YOUR ASSIGNMENT:
For each entry below, output it exactly as it stands.

◆ ◆ ◆

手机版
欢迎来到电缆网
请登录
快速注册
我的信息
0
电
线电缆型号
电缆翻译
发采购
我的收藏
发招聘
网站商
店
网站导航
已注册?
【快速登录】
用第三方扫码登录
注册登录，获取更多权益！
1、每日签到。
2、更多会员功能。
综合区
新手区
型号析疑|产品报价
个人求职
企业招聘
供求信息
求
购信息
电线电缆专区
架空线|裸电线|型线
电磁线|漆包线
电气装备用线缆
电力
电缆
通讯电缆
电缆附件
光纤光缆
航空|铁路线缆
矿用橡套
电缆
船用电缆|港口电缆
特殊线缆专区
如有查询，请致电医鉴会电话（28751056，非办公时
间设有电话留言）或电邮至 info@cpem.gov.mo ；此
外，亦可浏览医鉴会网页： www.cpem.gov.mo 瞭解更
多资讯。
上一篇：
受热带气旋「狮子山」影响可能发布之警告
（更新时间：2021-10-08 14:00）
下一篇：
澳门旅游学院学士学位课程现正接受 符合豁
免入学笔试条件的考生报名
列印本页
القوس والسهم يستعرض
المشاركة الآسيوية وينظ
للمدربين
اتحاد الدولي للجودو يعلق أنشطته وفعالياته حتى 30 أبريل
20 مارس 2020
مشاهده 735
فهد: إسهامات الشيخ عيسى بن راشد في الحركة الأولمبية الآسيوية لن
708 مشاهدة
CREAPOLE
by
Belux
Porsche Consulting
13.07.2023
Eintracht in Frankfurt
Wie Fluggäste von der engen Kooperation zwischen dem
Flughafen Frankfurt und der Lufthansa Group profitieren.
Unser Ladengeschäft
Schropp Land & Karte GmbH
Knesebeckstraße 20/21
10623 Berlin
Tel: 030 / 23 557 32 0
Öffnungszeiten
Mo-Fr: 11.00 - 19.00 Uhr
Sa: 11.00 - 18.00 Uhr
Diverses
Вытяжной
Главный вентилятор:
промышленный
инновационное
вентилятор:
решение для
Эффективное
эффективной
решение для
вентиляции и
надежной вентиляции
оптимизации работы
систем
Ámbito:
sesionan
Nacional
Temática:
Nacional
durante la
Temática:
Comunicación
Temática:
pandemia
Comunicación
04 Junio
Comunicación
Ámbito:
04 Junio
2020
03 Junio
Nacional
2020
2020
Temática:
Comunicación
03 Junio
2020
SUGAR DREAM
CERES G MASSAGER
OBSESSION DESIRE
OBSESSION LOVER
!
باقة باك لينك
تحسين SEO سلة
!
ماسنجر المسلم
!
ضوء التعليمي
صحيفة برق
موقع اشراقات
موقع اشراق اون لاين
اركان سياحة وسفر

◆ ◆ ◆

REPLY:
手机版
欢迎来到电缆网
请登录
快速注册
我的信息
0
电
线电缆型号
电缆翻译
发采购
我的收藏
发招聘
网站商
店
网站导航
已注册?
【快速登录】
用第三方扫码登录
注册登录，获取更多权益！
1、每日签到。
2、更多会员功能。
综合区
新手区
型号析疑|产品报价
个人求职
企业招聘
供求信息
求
购信息
电线电缆专区
架空线|裸电线|型线
电磁线|漆包线
电气装备用线缆
电力
电缆
通讯电缆
电缆附件
光纤光缆
航空|铁路线缆
矿用橡套
电缆
船用电缆|港口电缆
特殊线缆专区
如有查询，请致电医鉴会电话（28751056，非办公时
间设有电话留言）或电邮至 info@cpem.gov.mo ；此
外，亦可浏览医鉴会网页： www.cpem.gov.mo 瞭解更
多资讯。
上一篇：
受热带气旋「狮子山」影响可能发布之警告
（更新时间：2021-10-08 14:00）
下一篇：
澳门旅游学院学士学位课程现正接受 符合豁
免入学笔试条件的考生报名
列印本页
القوس والسهم يستعرض
المشاركة الآسيوية وينظ
للمدربين
اتحاد الدولي للجودو يعلق أنشطته وفعالياته حتى 30 أبريل
20 مارس 2020
مشاهده 735
فهد: إسهامات الشيخ عيسى بن راشد في الحركة الأولمبية الآسيوية لن
708 مشاهدة
CREAPOLE
by
Belux
Porsche Consulting
13.07.2023
Eintracht in Frankfurt
Wie Fluggäste von der engen Kooperation zwischen dem
Flughafen Frankfurt und der Lufthansa Group profitieren.
Unser Ladengeschäft
Schropp Land & Karte GmbH
Knesebeckstraße 20/21
10623 Berlin
Tel: 030 / 23 557 32 0
Öffnungszeiten
Mo-Fr: 11.00 - 19.00 Uhr
Sa: 11.00 - 18.00 Uhr
Diverses
Вытяжной
Главный вентилятор:
промышленный
инновационное
вентилятор:
решение для
Эффективное
эффективной
решение для
вентиляции и
надежной вентиляции
оптимизации работы
систем
Ámbito:
sesionan
Nacional
Temática:
Nacional
durante la
Temática:
Comunicación
Temática:
pandemia
Comunicación
04 Junio
Comunicación
Ámbito:
04 Junio
2020
03 Junio
Nacional
2020
2020
Temática:
Comunicación
03 Junio
2020
SUGAR DREAM
CERES G MASSAGER
OBSESSION DESIRE
OBSESSION LOVER
!
باقة باك لينك
تحسين SEO سلة
!
ماسنجر المسلم
!
ضوء التعليمي
صحيفة برق
موقع اشراقات
موقع اشراق اون لاين
اركان سياحة وسفر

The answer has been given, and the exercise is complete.